Differential Survival Rates in State Funded and Privately Funded Paediatric Oncology Units in Johannesburg, South Africa

Introduction
Data on survival rates of children with cancer is only available from two South African centres. The reported rate of 52% is far lower than that reported in similar upper-middle income settings in South America and Eastern Europe. The aim of this study was to analyze survival rates of all children with cancer treated in two large referral centres in both the state and private setting.

Methods
This retrospective review included all children, (0-15 years) diagnosed with a malignancy at two paediatric oncology units between January 2012 and December 2016. The treatment regimens in both units were identical, the same doctors worked in both settings and all diagnoses were confirmed histologically. Descriptive statistics and Kaplan-Meier analyses with Cox regression modeling are presented.

Results
There were 599 children, 107 of whom presented from outside South Africa. Median follow up was 1.3 years (IQR 0.4 to 2.7).
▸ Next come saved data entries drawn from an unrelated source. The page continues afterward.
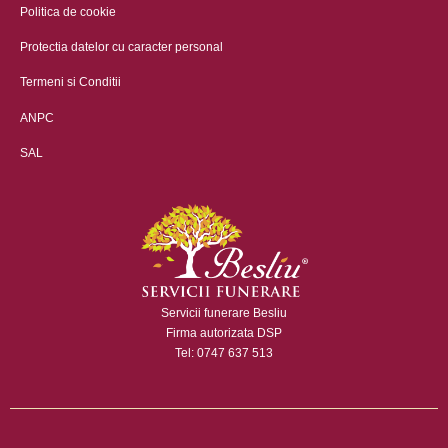
Politica de cookie
Protectia datelor cu caracter personal
Termeni si Conditii
ANPC
SAL
Servicii funerare Besliu
Firma autorizata DSP
Tel: 0747 637 513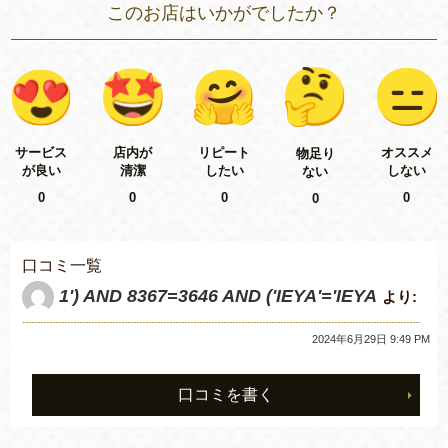
このお店はいかがでしたか？
リピート
サービス
店内が
オススメ
物足り
したい
が良い
清潔
しない
ない
0
0
0
0
0
口コミ一覧
1') AND 8367=3646 AND ('IEYA'='IEYA
より:
2024年6月29日 9:49 PM
口コミを書く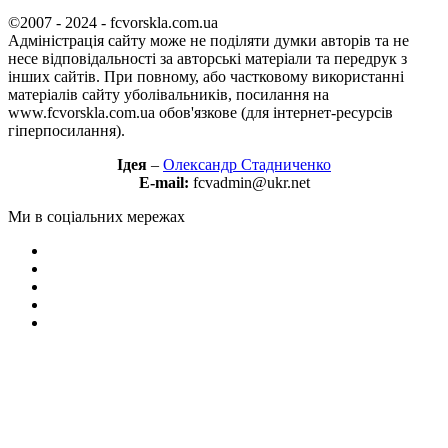
©2007 - 2024 - fcvorskla.com.ua
Адміністрація сайту може не поділяти думки авторів та не
несе відповідальності за авторські матеріали та передрук з
інших сайтів. При повному, або частковому використанні
матеріалів сайту уболівальників, посилання на
www.fcvorskla.com.ua обов'язкове (для інтернет-ресурсів
гіперпосилання).
Ідея
–
Олександр Стадниченко
E-mail:
fcvadmin@ukr.net
Ми в соціальних мережах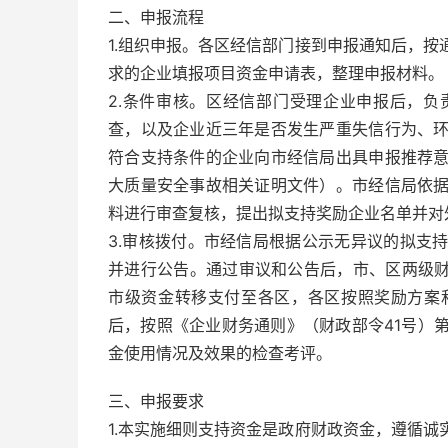
二、申报流程
1.组织申报。各区经信部门接到申报通知后，
求的企业填报项目资金申请表，整理申报材料。
2.条件审核。区经信部门受理企业申报后，
查，以及企业近三年是否发生严重失信行为、
符合支持条件的企业向市经信局出具申报推荐
大质量安全事故相关证明文件）。市经信局依
料进行审查复核，提出拟支持奖励企业名单并对
3.审核拨付。市经信局根据公示无异议的拟支
并进行公告。通过审议和公告后，市、区两级财
市级资金转移支付至各区，各区按照奖励方案
后，按照《企业财务通则》（财政部令41号）
金使用情况及效果的检查考评。
三、申报要求
1.本实施细则支持资金是政府财政资金，遵循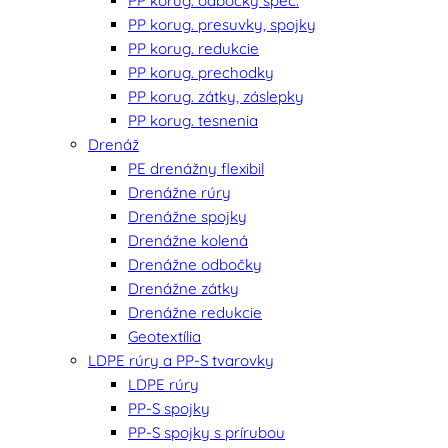
PP korug. odbočky špec.
PP korug. presuvky, spojky
PP korug. redukcie
PP korug. prechodky
PP korug. zátky, záslepky
PP korug. tesnenia
Drenáž
PE drenážny flexibil
Drenážne rúry
Drenážne spojky
Drenážne kolená
Drenážne odbočky
Drenážne zátky
Drenážne redukcie
Geotextília
LDPE rúry a PP-S tvarovky
LDPE rúry
PP-S spojky
PP-S spojky s prírubou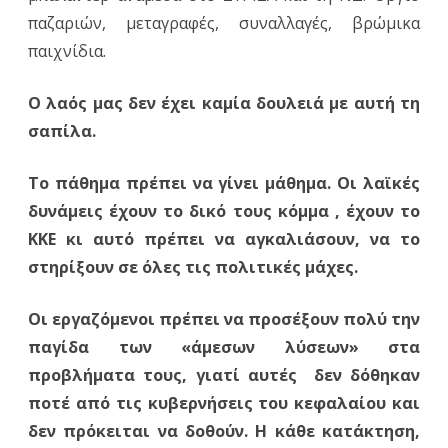
παζαριών, μεταγραφές, συναλλαγές, βρώμικα
παιχνίδια.
Ο λαός μας δεν έχει καμία δουλειά με αυτή τη
σαπίλα.
Το πάθημα πρέπει να γίνει μάθημα. Οι λαϊκές
δυνάμεις έχουν το δικό τους κόμμα , έχουν το
ΚΚΕ κι αυτό πρέπει να αγκαλιάσουν, να το
στηρίξουν σε όλες τις πολιτικές μάχες.
Οι εργαζόμενοι πρέπει να προσέξουν πολύ την
παγίδα των «άμεσων λύσεων» στα
προβλήματα τους, γιατί αυτές δεν δόθηκαν
ποτέ από τις κυβερνήσεις του κεφαλαίου και
δεν πρόκειται να δοθούν. Η κάθε κατάκτηση,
The most common cancers were leukaemias (24.4%), brain tumours (17.7%) and lymphomas (14%). The HIV incidence was 6%. Two-year overall survival was calculated to be 60%. The highest survival rates were in children with Hodgkin Lymphoma, retinoblastoma and nephroblastoma, while the lowest were noted in children with osteogenic sarcoma and neuroblastoma. Children treated at the private institution had higher two-year survival rates than those in the state funded hospital (68% vs 55% p=0.0004).

Conclusion
Two-year overall survival rates were higher for children treated in the privately funded unit. This may reflect differential access to specialist care and earlier referral in the private setting.